LIVE · BRIEFING WIRE
FlightLogic Brief Daily aviation wire
← Reddit
● RDT COMM ·ratatouillezucchini ·May 31, 2026 ·22:48Z

Help with planning a plane trip to fly on a 747 and A318

Two aviation enthusiasts are planning a vacation specifically to fly on a Boeing 747 and an Airbus A318. The Airbus A318 is primarily operated by Air France while 747s have become rare in commercial service, making such a trip potentially complicated and requiring multiple connecting flights.
Detailed analysis

The pursuit of type-specific air travel experiences has become a meaningful subculture within aviation enthusiasm, and the two aircraft highlighted in this discussion — the Boeing 747 and Airbus A318 — represent particularly challenging targets given the accelerated pace of fleet retirements across the industry. The Boeing 747's presence in commercial passenger service has contracted dramatically in the post-pandemic period, with major operators including British Airways, KLM, and Qantas having retired their fleets entirely during the 2020–2022 period. As of the mid-2020s, meaningful passenger 747 operations are concentrated primarily with Lufthansa, which has retained its 747-8i fleet on high-density long-haul routes out of Frankfurt, and Korean Air, which continues operating 747-8s on select transpacific and Asian routes. These represent the most accessible and schedulable options for travelers intent on the type.

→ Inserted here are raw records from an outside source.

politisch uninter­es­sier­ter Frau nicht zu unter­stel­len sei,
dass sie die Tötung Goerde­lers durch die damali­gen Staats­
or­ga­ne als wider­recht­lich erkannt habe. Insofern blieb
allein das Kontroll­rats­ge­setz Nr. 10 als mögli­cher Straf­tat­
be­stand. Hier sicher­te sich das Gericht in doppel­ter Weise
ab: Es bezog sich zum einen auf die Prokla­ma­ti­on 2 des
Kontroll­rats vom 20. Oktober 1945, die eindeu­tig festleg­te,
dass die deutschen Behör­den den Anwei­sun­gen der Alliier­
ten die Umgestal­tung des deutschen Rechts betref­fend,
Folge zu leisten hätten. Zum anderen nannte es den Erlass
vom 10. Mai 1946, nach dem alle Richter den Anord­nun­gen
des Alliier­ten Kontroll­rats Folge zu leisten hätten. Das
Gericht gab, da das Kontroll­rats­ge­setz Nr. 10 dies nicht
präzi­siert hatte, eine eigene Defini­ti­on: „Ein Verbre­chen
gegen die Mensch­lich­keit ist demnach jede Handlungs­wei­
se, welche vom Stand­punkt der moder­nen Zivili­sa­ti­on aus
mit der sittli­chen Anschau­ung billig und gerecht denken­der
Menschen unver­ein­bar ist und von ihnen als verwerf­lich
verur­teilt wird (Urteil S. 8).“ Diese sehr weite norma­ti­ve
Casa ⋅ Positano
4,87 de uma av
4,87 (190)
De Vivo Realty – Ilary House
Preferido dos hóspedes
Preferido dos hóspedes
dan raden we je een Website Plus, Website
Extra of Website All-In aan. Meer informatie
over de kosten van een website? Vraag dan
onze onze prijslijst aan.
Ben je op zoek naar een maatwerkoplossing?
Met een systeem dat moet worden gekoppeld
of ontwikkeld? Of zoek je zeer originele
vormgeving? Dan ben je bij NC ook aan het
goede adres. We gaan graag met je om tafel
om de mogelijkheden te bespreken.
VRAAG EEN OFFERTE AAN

The Airbus A318 presents a more acute availability problem. The type was never produced in large numbers — fewer than 80 were delivered across all operators — and its commercial footprint has shrunk considerably. British Airways operated a celebrated A318-only transatlantic service between London City Airport and New York JFK, a route specifically designed around the aircraft's steep-approach certification and long-range capability with a Shannon fuel stop, but that service was suspended during the pandemic and not meaningfully restored. Air France retained A318s in its narrowbody fleet for European operations, though fleet utilization for the type has diminished. Anyone planning a trip around guaranteed A318 exposure faces the compounding risk of schedule substitution, as airlines routinely swap equipment on short-haul routes without passenger notice. Monitoring tools such as Flightradar24's aircraft-specific tracking and third-party seat reservation confirmations tied to specific tail numbers provide the best mitigation against this uncertainty.

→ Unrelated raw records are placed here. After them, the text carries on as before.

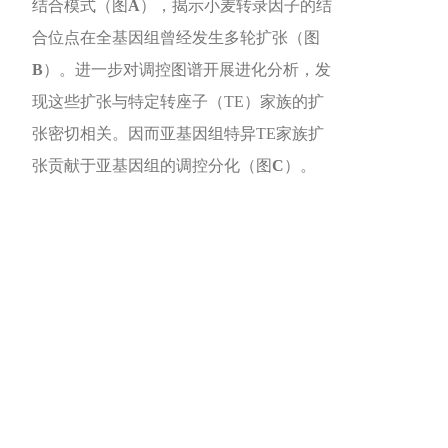
结合模式（图
A
），揭示小麦转录因子的结
合位点在全基因组曾经发生多轮扩张（图
B
）。进一步对调控图谱开展进化分析，发
现这些扩张与特定转座子（TE）家族的扩
张密切相关。因而亚基因组特异TE家族扩
张贡献于亚基因组的调控分化（图
C
）。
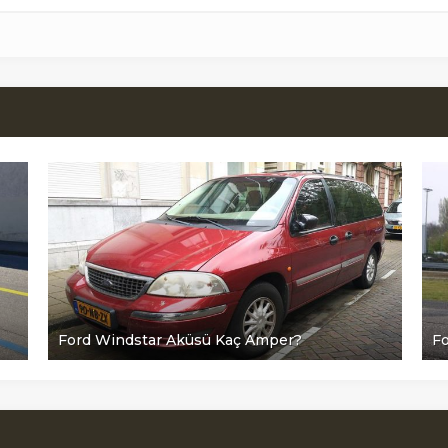
Ford Windstar Aküsü Kaç Amper?
F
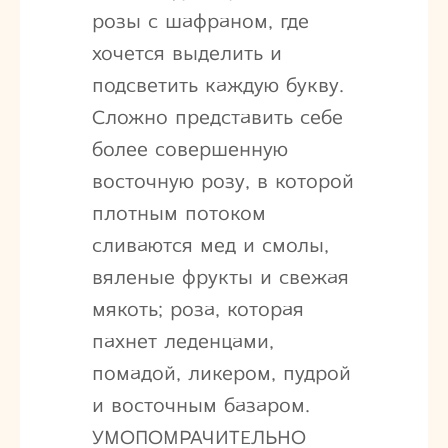
розы с шафраном, где
хочется выделить и
подсветить каждую букву.
Сложно представить себе
более совершенную
восточную розу, в которой
плотным потоком
сливаются мед и смолы,
вяленые фрукты и свежая
мякоть; роза, которая
пахнет леденцами,
помадой, ликером, пудрой
и восточным базаром.
УМОПОМРАЧИТЕЛЬНО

For professional pilots and aviation operators, the conversation this Reddit thread reflects speaks directly to a broader and consequential industry trend: the retirement of wide-body and niche-narrowbody types at a pace that is outrunning new aircraft deliveries. The 747's decline from the primary intercontinental workhorse to a boutique fleet item mirrors the simultaneous contraction of the A380 in active service, with multiple carriers retiring those aircraft earlier than originally planned. For crews type-rated on these aircraft, the commercial pool continues narrowing. For corporate and charter operators, the departure of these types from passenger service has also shaped the used aircraft market, as 747s in particular have found second lives as freighters or VVIP platforms — a transition visible in the growing number of BBJ and ACJ-class ultra-long-range configurations now competing with converted commercial widebodies in the high-net-worth charter segment.

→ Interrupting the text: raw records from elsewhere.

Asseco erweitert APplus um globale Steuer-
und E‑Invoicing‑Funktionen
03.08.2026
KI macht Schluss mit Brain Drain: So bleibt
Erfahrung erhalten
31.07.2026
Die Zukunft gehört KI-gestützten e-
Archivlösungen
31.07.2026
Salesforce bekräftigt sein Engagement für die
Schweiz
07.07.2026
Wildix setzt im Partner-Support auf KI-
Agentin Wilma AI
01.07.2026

The feasibility question posed in the original post is answerable but demands careful logistics. A Lufthansa long-haul routing out of Frankfurt remains the most reliable path to a 747 experience, particularly on routes to North America or Asia where the 747-8i is regularly scheduled. Pairing that with an Air France intra-European segment — and verifying equipment assignment as close to departure as possible — represents the most practical itinerary structure. The broader lesson for aviation operators is that the window for experiencing these types in revenue service is genuinely closing, and the pace of replacement by A350, 787, and A321XLR family aircraft means the industry's fleet composition will look fundamentally different within the next decade.